### Task goal
Report, in full, each line of the material below in which the string "Chen" occurs.

### Supplied information
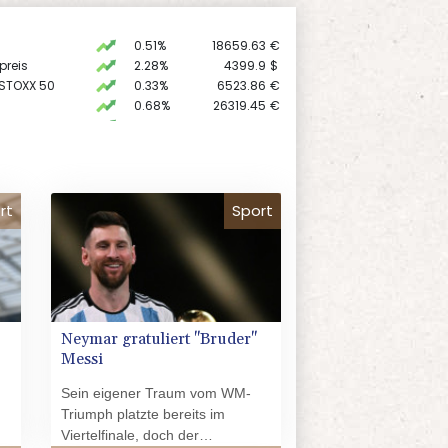
0.51%
18659.63
€
preis
2.28%
4399.9
$
 STOXX 50
0.33%
6523.86
€
0.68%
26319.45
€
AX
1.67%
4068.78
€
X
-0.07%
32407.2
€
USD
0.32%
1.1562
$
rt
Sport
Neymar gratuliert "Bruder"
Messi
Sein eigener Traum vom WM-
Triumph platzte bereits im
Viertelfinale, doch der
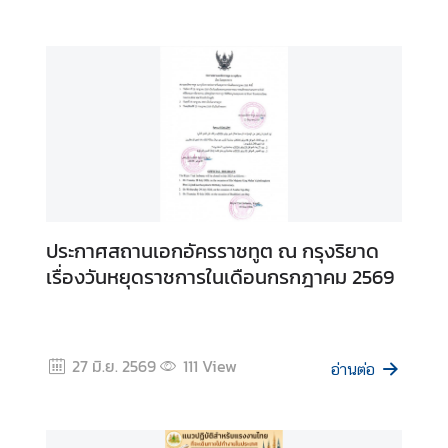
ย
ว
กั
บ
ส
ถ
า
น
เ
อ
ประกาศสถานเอกอัครราชทูต ณ กรุงริยาด
ก
เรื่องวันหยุดราชการในเดือนกรกฎาคม 2569
อั
ค
ร
ร
27 มิ.ย. 2569
111
View
อ่านต่อ
า
ช
ทู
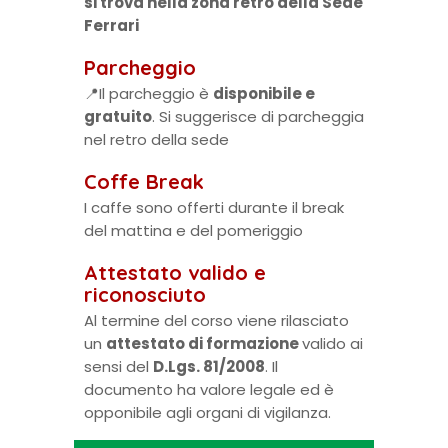
si trova nella zona retro della Sede
Ferrari
Parcheggio
📍Il parcheggio è
disponibile e
gratuito
. Si suggerisce di parcheggia
nel retro della sede
Coffe Break
I caffe sono offerti durante il break
del mattina e del pomeriggio
Attestato valido e
riconosciuto
Al termine del corso viene rilasciato
un
attestato di formazione
valido ai
sensi del
D.Lgs. 81/2008
. Il
documento ha valore legale ed è
opponibile agli organi di vigilanza.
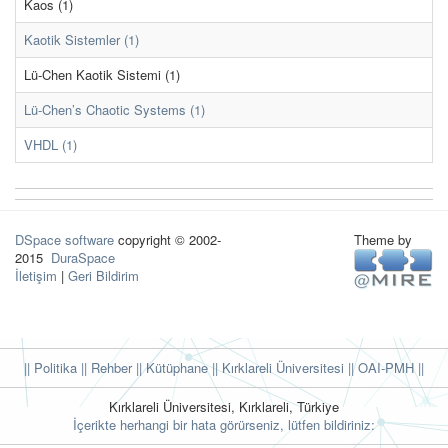
Kaos (1)
Kaotik Sistemler (1)
Lü-Chen Kaotik Sistemi (1)
Lü-Chen’s Chaotic Systems (1)
VHDL (1)
DSpace software
copyright © 2002-
Theme by
2015
DuraSpace
İletişim
|
Geri Bildirim
|| Politika
|| Rehber
|| Kütüphane
|| Kırklareli Üniversitesi ||
OAI-PMH ||
Kırklareli Üniversitesi, Kırklareli, Türkiye
İçerikte herhangi bir hata görürseniz, lütfen bildiriniz:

### Answer for this exercise
Lü-Chen Kaotik Sistemi (1)
Lü-Chen’s Chaotic Systems (1)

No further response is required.